Une autre nuit dans les 40èmes

Publié le par Isidore

 

On a eu du mal à partir. Crozet, on y serait bien resté. La tentation de l’hivernage. L’envie de passer du temps dans cet endroit où tout s’arrête. On est quel jour déjà ? Les contraintes sont d’abord celles que la nature impose. Et de ce côté-là, pas moyen d’être déçu.

Un matin tranquille et paisible, et puis en sortant de déjeuner, des rafales à 130 km/h. Regard souriant de l’autochtone. Qui a appris la marche face au vent et qui taille sa route sans souci. Le visiteur, même breton, est perplexe. Le vent, ici, ne fait pas beaucoup de bruit. Normal, il n’y a rien pour l’arrêter.

Le touriste finit par se lancer. Il recule. Puis baisse la tête, vise la manchottière, un peu à l’estime, un peu au hasard.

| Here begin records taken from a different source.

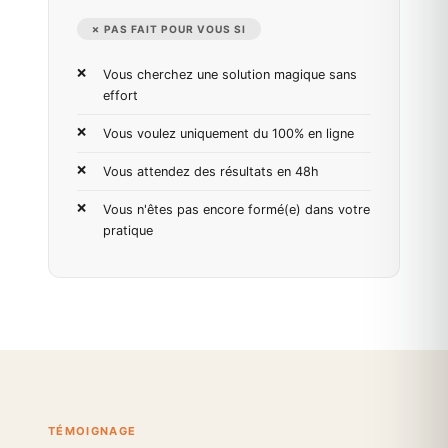
✗ PAS FAIT POUR VOUS SI
Vous cherchez une solution magique sans
effort
Vous voulez uniquement du 100% en ligne
Vous attendez des résultats en 48h
Vous n'êtes pas encore formé(e) dans votre
pratique
TÉMOIGNAGE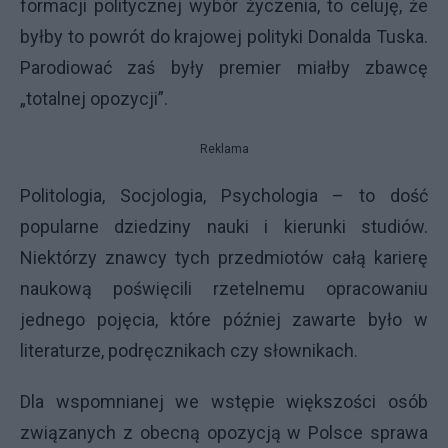
formacji politycznej wybór życzenia, to celuję, że
byłby to powrót do krajowej polityki Donalda Tuska.
Parodiować zaś były premier miałby zbawcę
„totalnej opozycji”.
Reklama
Politologia, Socjologia, Psychologia – to dość
popularne dziedziny nauki i kierunki studiów.
Niektórzy znawcy tych przedmiotów całą karierę
naukową poświęcili rzetelnemu opracowaniu
jednego pojęcia, które później zawarte było w
literaturze, podręcznikach czy słownikach.
Dla wspomnianej we wstępie większości osób
związanych z obecną opozycją w Polsce sprawa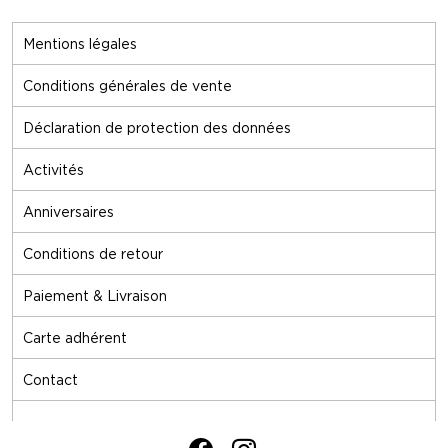
Mentions légales
Conditions générales de vente
Déclaration de protection des données
Activités
Anniversaires
Conditions de retour
Paiement & Livraison
Carte adhérent
Contact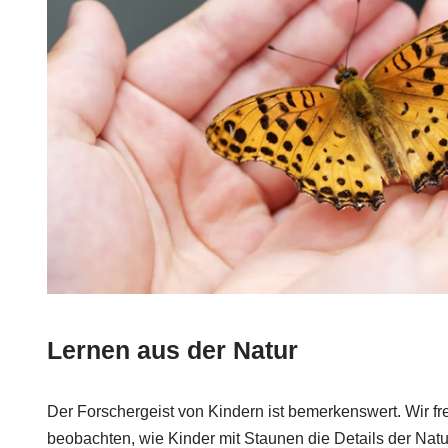
Lernen aus der Natur
Der Forschergeist von Kindern ist bemerkenswert. Wir f
beobachten, wie Kinder mit Staunen die Details der Natu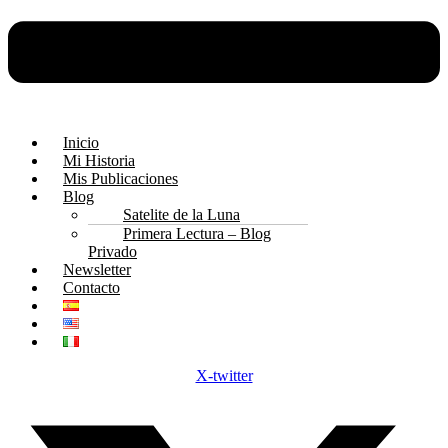
Inicio
Mi Historia
Mis Publicaciones
Blog
Satelite de la Luna
Primera Lectura – Blog
Privado
Newsletter
Contacto
X-twitter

La troupe d’aventuriers prend l’allure d’un peloton du tour de France. Pour les poids plume, il est recommandé, dans un premier temps, de se lester, un gars solide de chaque côté fera l’affaire. Et puis de toute façon, ça finit par s’arrêter. Et puis on s’y fait.

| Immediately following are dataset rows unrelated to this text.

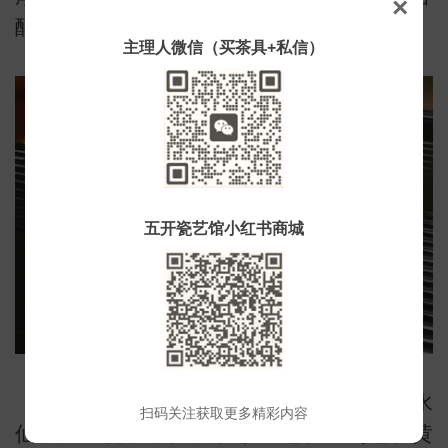
×
醇。
小
主理人微信（买茶具+私信）
五开瓷艺馆小红书商城
岩茶是乌龙茶的一大分支，包括肉桂、水
扫码关注获取更多精彩内容
仙、大红袍、铁罗汉、水金龟、白鸡冠、黄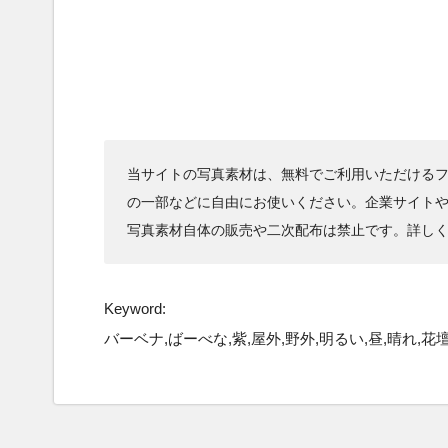
当サイトの写真素材は、無料でご利用いただけるフ
の一部などに自由にお使いください。企業サイト
写真素材自体の販売や二次配布は禁止です。詳し
Keyword:
バーベナ,ばーべな,紫,屋外,野外,明るい,昼,晴れ,花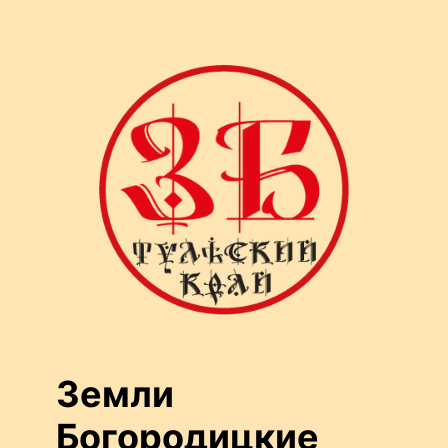
Перейти
к
содержимому
Земли
Богородицкие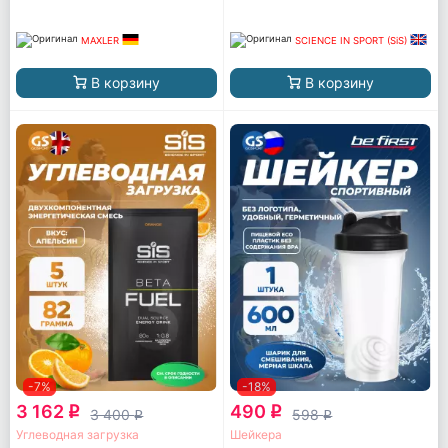
MAXLER
SCIENCE IN SPORT (SiS)
В корзину
В корзину
-7%
-18%
3 162
490
q
q
3 400
598
q
q
Углеводная загрузка
Шейкера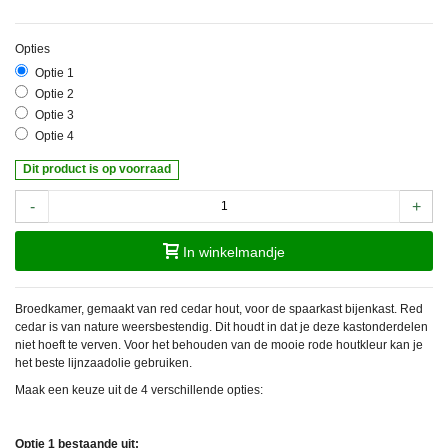
Opties
Optie 1
Optie 2
Optie 3
Optie 4
Dit product is op voorraad
-
+
In winkelmandje
Broedkamer, gemaakt van red cedar hout, voor de spaarkast bijenkast. Red
cedar is van nature weersbestendig. Dit houdt in dat je deze kastonderdelen
niet hoeft te verven. Voor het behouden van de mooie rode houtkleur kan je
het beste lijnzaadolie gebruiken.
Maak een keuze uit de 4 verschillende opties:
Optie 1 bestaande uit:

En revanche, les opérations de ravitaillement, les « OP » en langage taafien, sont ralenties. Sur la DZ de la base Alfred Faure, les équipes se succèdent et les slings n’arrivent pas. Trop de vent pour lancer les pales de l’hélicoptère. Trop de houle pour mettre la portière à l’eau. Tout le monde le sait ici. Ravitailler le bout du monde, c’est d’abord savoir composer avec les éléments. Aller vite sur le bateau quand une fenêtre météo s’ouvre. S’arrêter quand le vent ou l’état de la mer ne permettent plus de travailler en sécurité. Tout le monde se démène pour trouver des solutions, Patrice, l’OPEA est rivé à sa radio. Les marins vont de la manche à gas-oil aux colis, qu’il faut dépoter puisqu’on ne pourra pas les mettre sur la portière et que l’hélico a une limite de poids de 750 kg. Chaque minute est précieuse. À la passerelle, on surveille le moindre changement météo. À Crozet, tout le monde est sur le pont. À chaque arrivée de sling, les colis sont pointés et évacués vers leur destination finale : cuisine, chantier, labos... Et tout le monde met la main à la pâte pour vider les caisses et les renvoyer sur le bateau.

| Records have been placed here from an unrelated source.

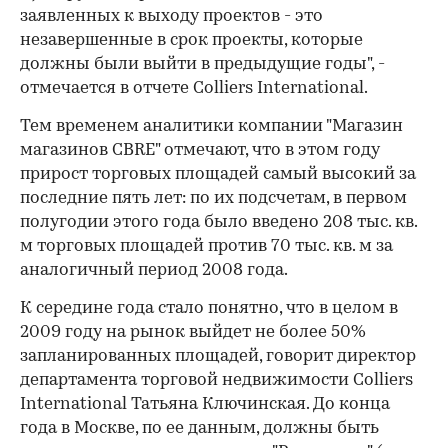
заявленных к выходу проектов - это
незавершенные в срок проекты, которые
должны были выйти в предыдущие годы", -
00:00
/
00:00
отмечается в отчете Colliers International.
Тем временем аналитики компании "Магазин
магазинов CBRE" отмечают, что в этом году
прирост торговых площадей самый высокий за
последние пять лет: по их подсчетам, в первом
полугодии этого года было введено 208 тыс. кв.
м торговых площадей против 70 тыс. кв. м за
аналогичный период 2008 года.
К середине года стало понятно, что в целом в
2009 году на рынок выйдет не более 50%
запланированных площадей, говорит директор
департамента торговой недвижимости Colliers
International Татьяна Ключинская. До конца
года в Москве, по ее данным, должны быть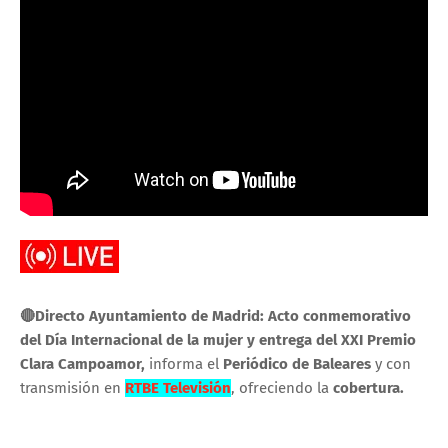
🔴Directo Ayuntamiento de Madrid: Acto conmemorativo
del Día Internacional de la mujer y entrega del XXI Premio
Clara Campoamor,
informa el
Periódico de Baleares
y con
transmisión en
RTBE Televisión
, ofreciendo la
cobertura.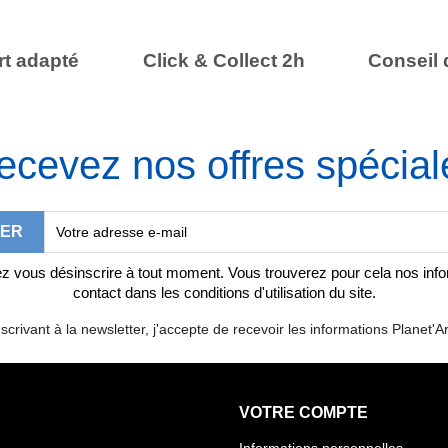
t adapté
Click & Collect 2h
Conseil 
ecevez nos offres spécial
 vous désinscrire à tout moment. Vous trouverez pour cela nos inf
contact dans les conditions d'utilisation du site.
scrivant à la newsletter, j'accepte de recevoir les informations Planet'Ar
VOTRE COMPTE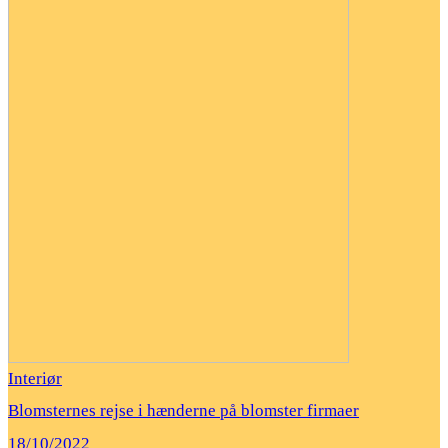
Interiør
Blomsternes rejse i hænderne på blomster firmaer
18/10/2022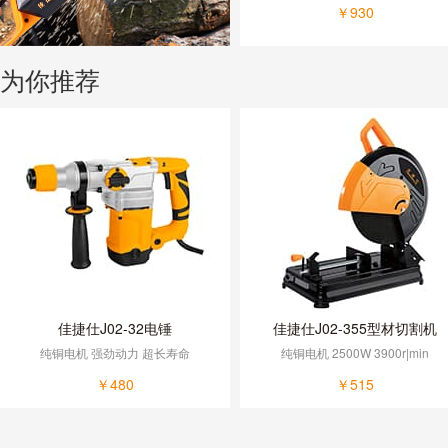
￥930
为你推荐
佳捷仕J02-32电锤
佳捷仕J02-355型材切割机
纯铜电机 强劲动力 超长寿命
纯铜电机 2500W 3900r|min
￥480
￥515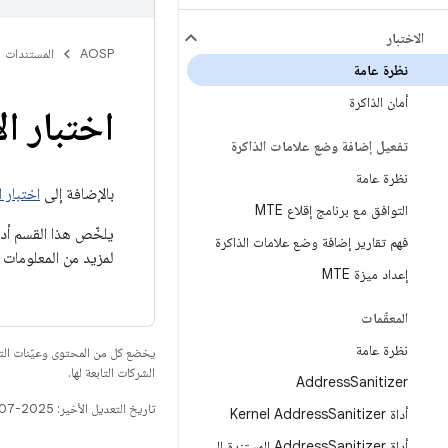
الاختبار
AOSP
المستندات
نظرة عامة
أمان الذاكرة
اختبار ال
تفعيل إضافة وضع علامات الذاكرة
نظرة عامة
بالإضافة إلى
اختبار 
التوافق مع برنامج إقلاع MTE
يلخّص هذا القسم أدو
فهم تقارير إضافة وضع علامات الذاكرة
لمزيد من المعلومات
إعداد ميزة MTE
المعقّمات
نظرة عامة
يخضع كل من المحتوى وعيّنات الت
الشركات التابعة لها.
Address
Sanitizer
تاريخ التعديل الأخير: 2025-07-27 (حسب التوقيت العالمي المتفَّق عليه)
أداة Kernel Address
Sanitizer
أداة Address
Sanitizer المستندة إلى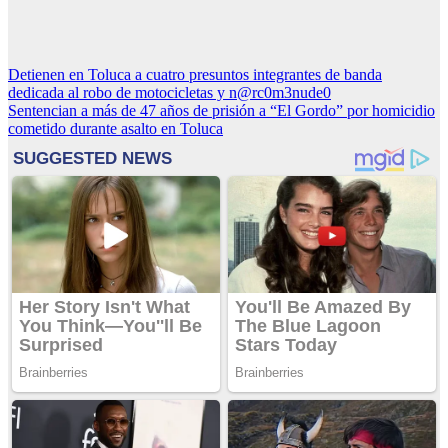
Navegación
Detienen en Toluca a cuatro presuntos integrantes de banda
dedicada al robo de motocicletas y n@rc0m3nude0
de
Sentencian a más de 47 años de prisión a “El Gordo” por homicidio
entradas
cometido durante asalto en Toluca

La météo ne s’améliore pas, l’OP va devoir être rallongée d’une journée. Un dîner tous ensemble, des rires et de la musique. Dehors, le vent austral souffle toujours mais à l’intérieur, il fait bon et on chante à tue-tête. Une parenthèse enchantée et un vrai moment de bonheur dans les 40èmes rugissants. Merci Crozet !

Et puis, il a fallu y retourner, sur le Marion. Avec dans nos bagages, dix de nos nouveaux copains crozétiens. Qui agitent les bras aux derniers coups de corne de brume, collés aux sabords tribords, la VHF à la main.

 

Le Marion fait route vers l’Est. On devrait passer la ligne des 50èmes dans quelques heures. La mer blanchit, les oiseaux nous suivent. Kerguelen, nous voilà.


Caroline Britz

 


 

100404 FL Kerguelen 1

"Ravitailler le bout du monde, c’est d’abord savoir composer avec les éléments."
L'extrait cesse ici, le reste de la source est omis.